Secondo quesito: limitazione delle misure cautelari. Le misure cautelari sono provvedimenti di esclusiva competenza del giudice che limitano la libertà di una persona sottoposta ad indagine che, allo stato attuale, possono essere applicata solo in tre casi: pericolo di fuga, alterazioni delle fonti prova e reiterazione del reato.

Se vince il “sì”, viene eliminata la reiterazione del reato dalle motivazioni per disporre misure cautelari, quindi restano esclusivamente: il pericolo di fuga e di alterazione delle prove. Chi è per il “no” sostiene che se cambia la legge sarà molto difficile applicare misure cautelari a persone indagate per gravi reati, pertanto non ci sarebbe alcuna garanzia di non sottoporre a misure cautelari persone innocenti, poiché le altre motivazioni rimangono applicabili. Se vuoi eliminare l’applicabilità delle misure cautelari in caso di ripetizione del reato vota “sì”, altrimenti vota “no”.

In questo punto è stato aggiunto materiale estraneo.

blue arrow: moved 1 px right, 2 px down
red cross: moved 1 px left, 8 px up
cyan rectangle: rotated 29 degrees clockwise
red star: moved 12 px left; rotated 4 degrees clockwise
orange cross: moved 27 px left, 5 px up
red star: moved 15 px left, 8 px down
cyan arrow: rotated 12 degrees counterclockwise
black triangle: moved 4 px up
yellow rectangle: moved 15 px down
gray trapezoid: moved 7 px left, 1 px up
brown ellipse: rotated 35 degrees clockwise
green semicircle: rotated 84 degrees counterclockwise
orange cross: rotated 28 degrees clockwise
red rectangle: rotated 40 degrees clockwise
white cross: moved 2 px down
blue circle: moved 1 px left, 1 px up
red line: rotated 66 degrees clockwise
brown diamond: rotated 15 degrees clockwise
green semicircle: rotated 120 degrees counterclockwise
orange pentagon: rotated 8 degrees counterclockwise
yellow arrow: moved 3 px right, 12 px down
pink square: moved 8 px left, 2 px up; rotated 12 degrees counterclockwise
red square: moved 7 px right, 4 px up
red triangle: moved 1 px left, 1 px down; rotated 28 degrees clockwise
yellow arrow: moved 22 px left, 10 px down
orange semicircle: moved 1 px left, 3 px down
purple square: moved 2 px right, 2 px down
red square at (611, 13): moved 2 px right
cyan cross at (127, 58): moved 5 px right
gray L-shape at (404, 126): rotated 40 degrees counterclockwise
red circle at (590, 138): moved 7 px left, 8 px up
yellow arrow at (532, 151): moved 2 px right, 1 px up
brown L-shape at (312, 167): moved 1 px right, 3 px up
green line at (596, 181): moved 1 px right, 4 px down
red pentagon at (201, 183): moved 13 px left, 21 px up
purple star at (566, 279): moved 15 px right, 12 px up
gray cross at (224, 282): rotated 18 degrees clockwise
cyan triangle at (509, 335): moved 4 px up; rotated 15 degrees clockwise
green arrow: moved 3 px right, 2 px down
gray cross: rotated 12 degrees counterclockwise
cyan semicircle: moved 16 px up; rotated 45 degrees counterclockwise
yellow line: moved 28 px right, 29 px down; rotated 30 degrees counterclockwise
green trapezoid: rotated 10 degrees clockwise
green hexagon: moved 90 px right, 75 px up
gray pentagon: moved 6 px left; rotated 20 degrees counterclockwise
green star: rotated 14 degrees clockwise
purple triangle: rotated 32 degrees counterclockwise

Separazione delle carriere

Terzo quesito: separazione delle carriere nella giustizia. Nel corso della carriera, i magistrati possono transitare più volte dal ruolo di pubblici ministeri (cioè coloro che si occupano delle indagini insieme alle forze dell’ordine e svolgono la parte dell’accusa) al ruolo di giudici (cioè coloro che emettono le sentenze sulla base delle prove raccolte e del contradditorio tra l’accusa e la difesa). Se vince il “sì” i magistrati dovranno scegliere, all’inizio della loro carriera, se svolgere il ruolo di giudici oppure di pubblici ministeri, per poi mantenere quel ruolo per tutta la vita.

Elezione del Consiglio superiore della magistratura

Quarto quesito: elezione del Consiglio superiore della magistratura. Il Consiglio superiore della magistratura è l’organo di autogoverno della magistratura, con lo scopo di mantenerla indipendente rispetto agli altri poteri dello Stato. È composto da 24 membri, eletti per un terzo dal Parlamento e per due terzi dai magistrati. Oggi, per candidarsi, è necessario presentare almeno 25 firme di altri magistrati a proprio sostegno. Queste firme, oggi, sono spesso fornite col supporto delle varie correnti politiche interne alla magistratura.

Valutazione dei magistrati

Quinto quesito: valutazione dei magistrati. In Italia, i magistrati vengono valutati ogni quattro anni sulla base di pareri motivati, ma non vincolanti, dagli organi che compongono il Consiglio superiore della magistratura e il Consiglio direttivo della Corte di Cassazione. In questi organi, insieme ai magistrati, ci sono anche avvocati e professori universitari, ma soltanto i magistrati possono votare nelle valutazioni professionali degli altri magistrati. Se vince il “sì” anche avvocati e professori universitari avrebbero il diritto di votare sull’operato dei magistrati.

Chi è per il “sì” sostiene che questa riforma renderebbe la magistratura meno autoreferenziale e la valutazione dei magistrati più oggettiva. Chi è per il “no” è convinto che non sia opportuno dare agli avvocati il ruolo di valutare i magistrati, dato che nei processi i pubblici ministeri rappresentano la controparte degli avvocati. Le valutazioni potrebbero, per questo motivo, essere pregiudizievoli e ostili. Allo stesso modo, i magistrati potrebbero essere influenzati dal trovarsi di fronte a un avvocato coinvolto nella sua valutazione professionale. Riflettete gente, riflettete. Il 12 giugno può cambiare l’Italia. (g.l.)